Her travel stories detail experiences and encounters of walking and getting lost in the streets of Istanbul, Casablanca, Seoul and Shanghai. A chance meeting with a weeping woman. Going down out-of-sight alleys full of possibilities. Discovering a mosque. “There’s such beauty in being able to get lost, and I can’t do that in South Africa,” she rues.
It’s an arresting vision, to imagine a young Muslim woman walking in cities of the world alone, and Khan is aware of it. “We have so many books about men walking in cities, and books about white women walking,” she says. “We don’t have too much about the Muslim woman walking.” Given the many places she has visited, it’s not unfair to think about Khan’s privilege, which she acknowledges. Does it mean adventures are possible only if certain things are aligned? “You should keep pursuing what you need to do and try to make it happen in whatever way possible,” she says. She had to fight her father to be able to travel, for instance. Some of her trips had some expenses covered. “You have to dream big but you also have to follow them with practical steps,” she says.
It’s a curious book to have been written in 2020, when the pandemic was blazing and travel was far from our minds. And yet, it was also the perfect time for the book, which has been as much influenced by the pandemic as it is a product of it. Khan says that were it not for that strange, isolating, terrifying time, she might not have come to some of the conclusions and reflections she did in her book.
“It started making me think intensely about who I am and my role, the kind of experiences I have,” she says. “In my stories I am talking about travelling by myself, being by myself, being single, doing things alone. And then, when I was writing this book (during the pandemic), I was by myself, and I was missing everyone. I felt isolated. I think it helped tell a more intense story.”
That time in 2020 was also a period when, amid the despair and grief, we were all looking for hope. Because it wasn’t around her while she was writing, Khan says she tried to write that hope into her book. “Everything felt hopeless and writing the stories felt like I was trying to inject that magic back into life,” she says.
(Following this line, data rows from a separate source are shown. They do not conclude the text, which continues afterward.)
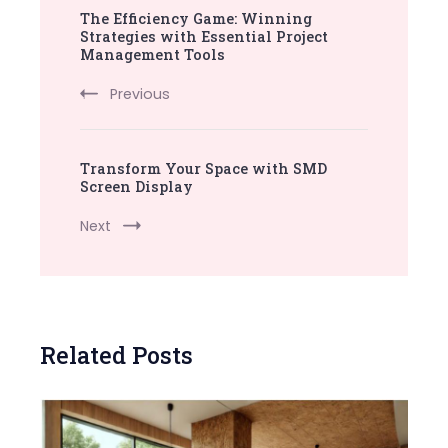
The Efficiency Game: Winning
Navigation
Strategies with Essential Project
Management Tools
Previous
Transform Your Space with SMD
Screen Display
Next
Related Posts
That is the book’s mainstay: the idea that there is hope and magic to be had from life, for anyone who wants it and is brave enough to push for it. Khan calls her book “part memoir, part travelogue, part love letter to anyone who has been afraid”. It’s essentially about choosing your own path in the face of conventionality but it is the heart and humour with which she tells her tales that make the smile already on your face linger a little longer.
I ask her what advice she would give to someone who carries the weight of dreams in her heart—and it’s usually a her—except that she’s afraid. Khan’s reply is tender and full of warmth. “It will be scary and hard but you should never stop dreaming. People will always be telling women how to be, how to act and what to do. But you have to follow what you want to do because you are living your life,” she says. “You are going to be on the journey with you. No one else will live your life.”
Tasneem Pocketwala writes on culture, identity, gender, cities and books. She is based in Mumbai.